The influence of Ong’s “secondary orality” and the interplay between “secondary” and “primary” orality as a result of the influence of literacy needs to be taken into account when exploring contemporary oral performance (Ong 1982:68). On the one hand it must be borne in mind that the oral form exists regardless of writing and of the influence of social changes brought about through the influence of writing and other forms of media. On the other hand, the literary encounter between oral, written and what I will term “technauriture”, formed across the barriers of time, language and genre in South Africa, reveals rich insights about the nature of social structure, belief, ethnicity and literature, past and present. Arguably we are living in a post-primary, partly pre-secondary and secondary society, where the interaction between orality, literacy and technology is becoming increasingly evident. This is clearly illustrated by Arthur Goldstuck whose research on urban legends is directly influenced by his ability to access these myths and legends as they enter from orality onto the information highway. They are then downloaded and published in written form. This provides a clear illustration of the three-way dialectic between primary orality, literacy and technology - hence the author’s term `technauriture’.

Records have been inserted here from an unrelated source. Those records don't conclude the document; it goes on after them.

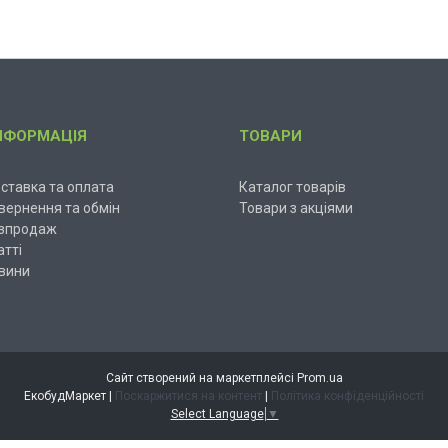
НФОРМАЦІЯ
ТОВАРИ
ставка та оплата
Каталог товарів
вернення та обмін
Товари з акціями
зпродаж
атті
вини
Сайт створений на маркетплейсі
Prom.ua
ЕкобудМаркет |
Поскаржитися на контент
|
Політика конфіденційності
Select Language
▼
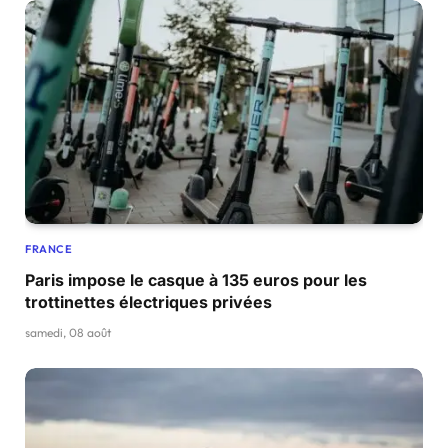
FRANCE
Paris impose le casque à 135 euros pour les
trottinettes électriques privées
samedi, 08 août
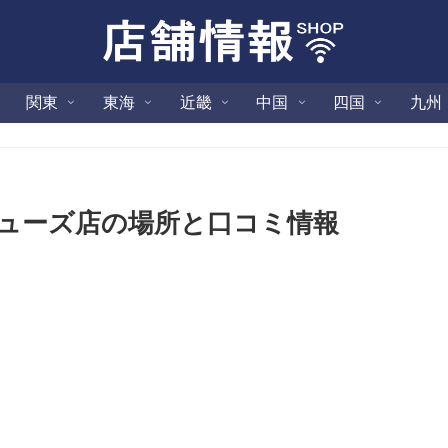
関東
東海
近畿
中国
四国
九州
シューズ店の場所と口コミ情報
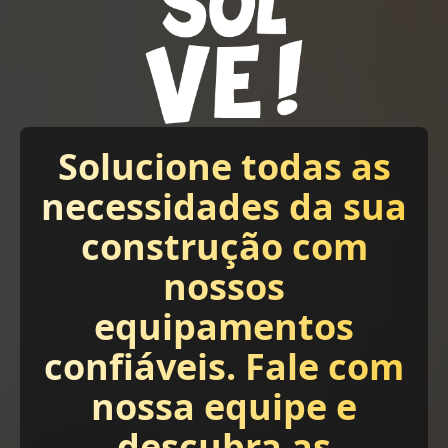
Solucione todas as
necessidades da sua
construção com
nossos
equipamentos
confiáveis. Fale com
nossa equipe e
descubra as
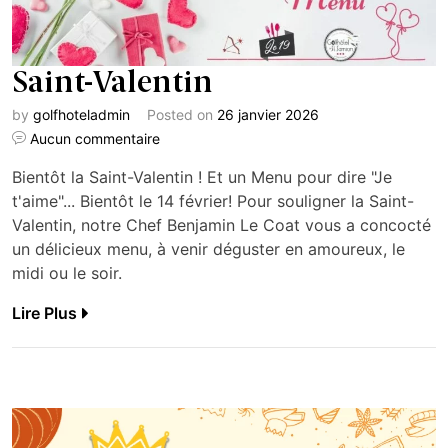
Saint-Valentin
by
golfhoteladmin
Posted on
26 janvier 2026
Aucun commentaire
Bientôt la Saint-Valentin ! Et un Menu pour dire "Je
t'aime"... Bientôt le 14 février! Pour souligner la Saint-
Valentin, notre Chef Benjamin Le Coat vous a concocté
un délicieux menu, à venir déguster en amoureux, le
midi ou le soir.
Lire Plus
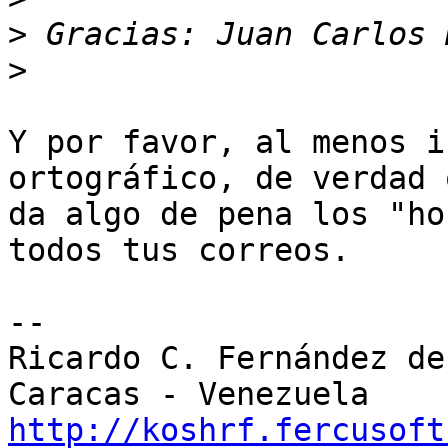
>
>
Y por favor, al menos i
ortográfico, de verdad q
da algo de pena los "ho
todos tus correos.

-- 

Ricardo C. Fernández de 
http://koshrf.fercusoft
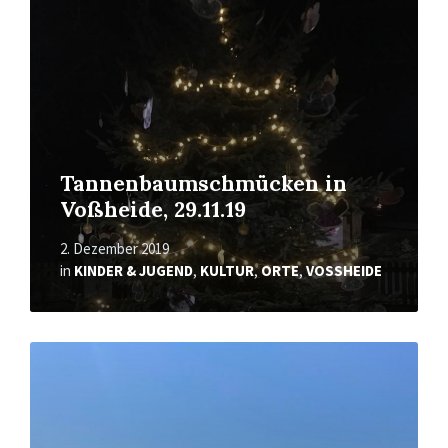
Tannenbaumschmücken in
Voßheide, 29.11.19
2. Dezember 2019
in
KINDER & JUGEND
,
KULTUR
,
ORTE
,
VOSSHEIDE
Mehr
erfahren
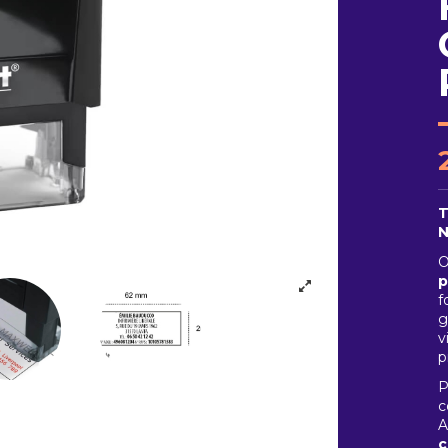
T
N
O
p
f
g
v
p
P
c
A
c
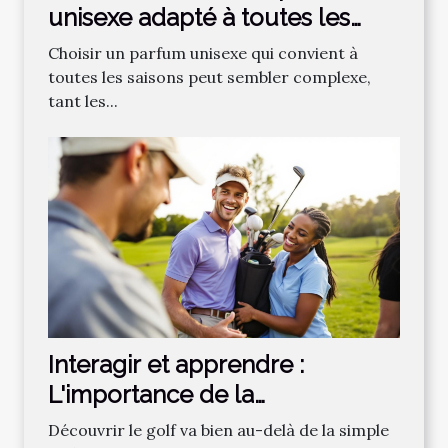
unisexe adapté à toutes les
saisons ?
Choisir un parfum unisexe qui convient à
toutes les saisons peut sembler complexe,
tant les...
Interagir et apprendre :
L'importance de la
communauté dans
Découvrir le golf va bien au-delà de la simple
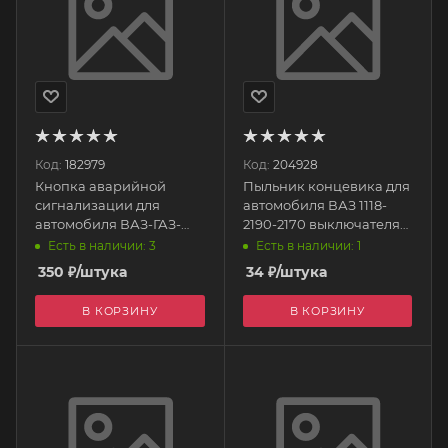
Код:
182979
Код:
204928
Кнопка аварийной
Пыльник концевика для
сигнализации для
автомобиля ВАЗ 1118-
автомобиля ВАЗ-ГАЗ-
2190-2170 выключателя
ПАЗ 12v (6 вых) 249.3710-
дверного света 1119-
Есть в наличии: 3
Есть в наличии: 1
01 АвтоАрматура
3710206 РТИ
350
₽
/штука
34
₽
/штука
В КОРЗИНУ
В КОРЗИНУ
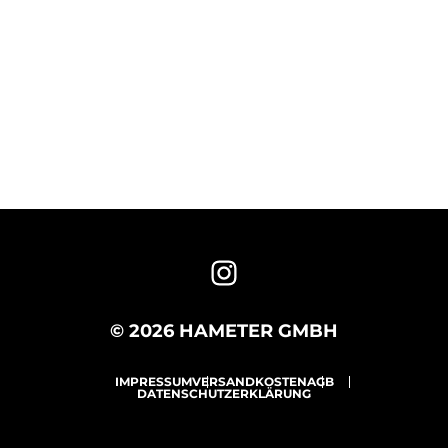
© 2026 HAMETER GMBH
IMPRESSUM
VERSANDKOSTEN
AGB
DATENSCHUTZERKLÄRUNG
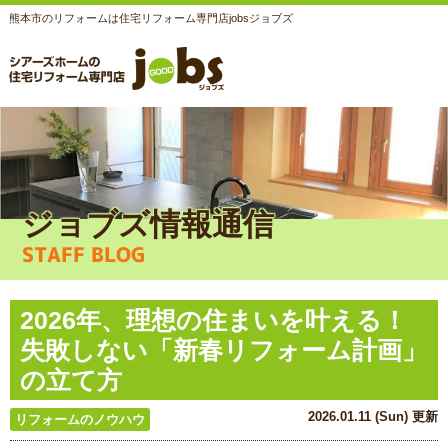
熊本市のリフォームは住宅リフォーム専門店jobsジョブズ
ジョブズ情報通信
STAFF BLOG
2026年、理想の住まいを叶える！
失敗しない「新春リフォーム計画」
の立て方
2026.01.11 (Sun) 更新
リフォームのノウハウ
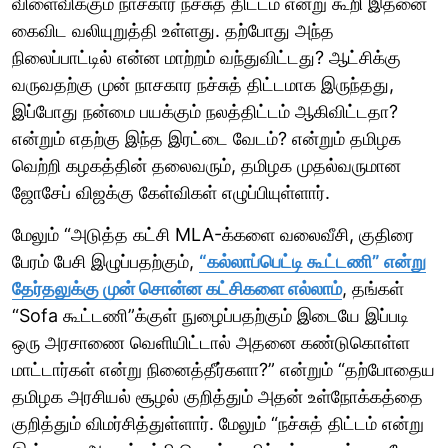
விளைவிக்கும் நாசகார நச்சுத் திட்டம் என்று கூறி இதனை
கைவிட வலியுறுத்தி உள்ளது. தற்போது அந்த
நிலைப்பாட்டில் என்ன மாற்றம் வந்துவிட்டது? ஆட்சிக்கு
வருவதற்கு முன் நாசகார நச்சுத் திட்டமாக இருந்தது,
இப்போது நன்மை பயக்கும் நலத்திட்டம் ஆகிவிட்டதா?
என்றும் எதற்கு இந்த இரட்டை வேடம்? என்றும் தமிழக
வெற்றி கழகத்தின் தலைவரும், தமிழக முதல்வருமான
ஜோசேப் விஜக்கு கேள்விகள் எழுப்பியுள்ளார்.
மேலும் “அடுத்த கட்சி MLA-க்களை வலைவீசி, குதிரை
பேரம் பேசி இழுப்பதற்கும்,
“கல்லாப்பெட்டி கூட்டணி” என்று
தேர்தலுக்கு முன் சொன்ன கட்சிகளை எல்லாம்
, தங்கள்
“Sofa கூட்டணி”க்குள் நுழைப்பதற்கும் இடையே இப்படி
ஒரு அரசாணை வெளியிட்டால் அதனை கண்டுகொள்ள
மாட்டார்கள் என்று நினைத்தீர்களா?” என்றும் “தற்போதைய
தமிழக அரசியல் சூழல் குறித்தும் அதன் உள்நோக்கத்தை
குறித்தும் விமர்சித்துள்ளார். மேலும் “நச்சுத் திட்டம் என்று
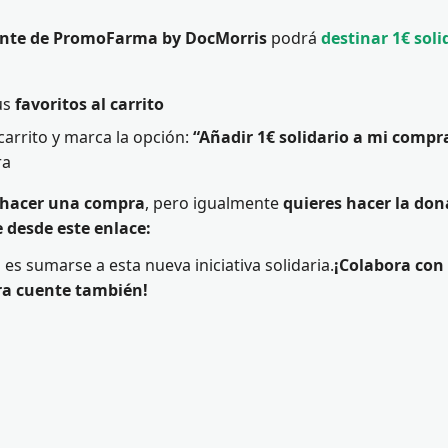
ente de PromoFarma by DocMorris
podrá
destinar 1€ soli
us
favoritos al carrito
 carrito y marca la opción:
“Añadir 1€ solidario a mi compr
ra
 hacer una compra
, pero igualmente
quieres hacer la don
 desde este enlace:
o es sumarse a esta nueva iniciativa solidaria.
¡Colabora con
a cuente también!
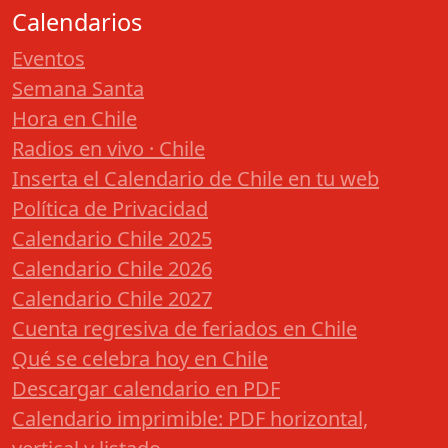
Calendarios
Eventos
Semana Santa
Hora en Chile
Radios en vivo · Chile
Inserta el Calendario de Chile en tu web
Política de Privacidad
Calendario Chile 2025
Calendario Chile 2026
Calendario Chile 2027
Cuenta regresiva de feriados en Chile
Qué se celebra hoy en Chile
Descargar calendario en PDF
Calendario imprimible: PDF horizontal,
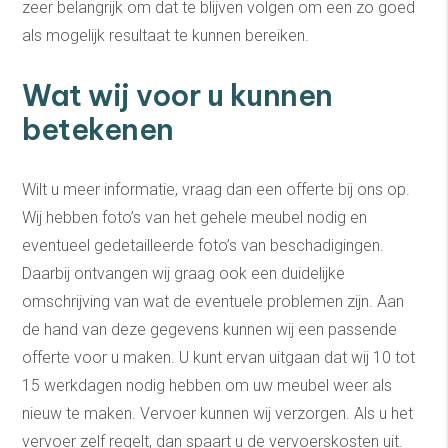
zeer belangrijk om dat te blijven volgen om een zo goed
als mogelijk resultaat te kunnen bereiken.
Wat wij voor u kunnen
betekenen
Wilt u meer informatie, vraag dan een offerte bij ons op.
Wij hebben foto’s van het gehele meubel nodig en
eventueel gedetailleerde foto’s van beschadigingen.
Daarbij ontvangen wij graag ook een duidelijke
omschrijving van wat de eventuele problemen zijn. Aan
de hand van deze gegevens kunnen wij een passende
offerte voor u maken. U kunt ervan uitgaan dat wij 10 tot
15 werkdagen nodig hebben om uw meubel weer als
nieuw te maken. Vervoer kunnen wij verzorgen. Als u het
vervoer zelf regelt, dan spaart u de vervoerskosten uit.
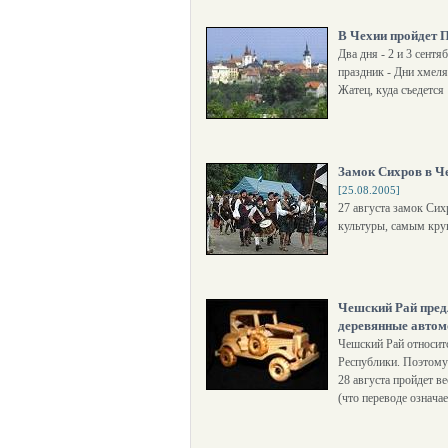
В Чехии пройдет 
Два дня - 2 и 3 сентя
праздник - Дни хмеля
Жатец, куда съедется
Замок Сихров в Ч
[25.08.2005]
27 августа замок Си
культуры, cамым кру
Чешский Рай пред
деревянные автом
Чешский Рай относит
Республики. Поэтому 
28 августа пройдет 
(что переводе означа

This dialectic is particularly fuelled by the Internet. Finnegan (1992:168-169) acknowledges, for example, in regard to oral poetry, that the “modes of transmission, distribution and publication … turn out to be complicated, and not … confined neatly to two distinct traditions, one oral, the other written.” Besides the overlap between written and oral face-to-face media, Finnegan (1992:168) speaks of new media such as radio, television and tape-recorder.

Wynchank (1994:13) takes this point even further by exploring the role of the griot in relation to contemporary cinema in Senegal, arguing that the cineaste represents a type of modern griot in West Africa, which is neither “primary” nor “secondary”. Wynchank argues that “there exist two types of orality: a secondary orality which is recomposed of writing in a milieu where writing predominates over the voice, and an orality which is mechanically transmitted, deferred in time and space”. Although the latter may be true of cinema, this mechanical transmission is becoming less deferred and more immediate as far as the Internet is concerned. Sitole’s spontaneous oral performances, for example, were initially videotaped, then reduced to writing in a book entitled Qhiwu-u-u-u-la! Return to the Fold! (Kaschula and Matyumza 1996). His poetry was then transferred to the Internet in its oral form, thereby completing the three-way dialectic. This is also true of Goldstuck’s book of legends discussed in this article, dealing with legends told during South Africa’s transition to democracy.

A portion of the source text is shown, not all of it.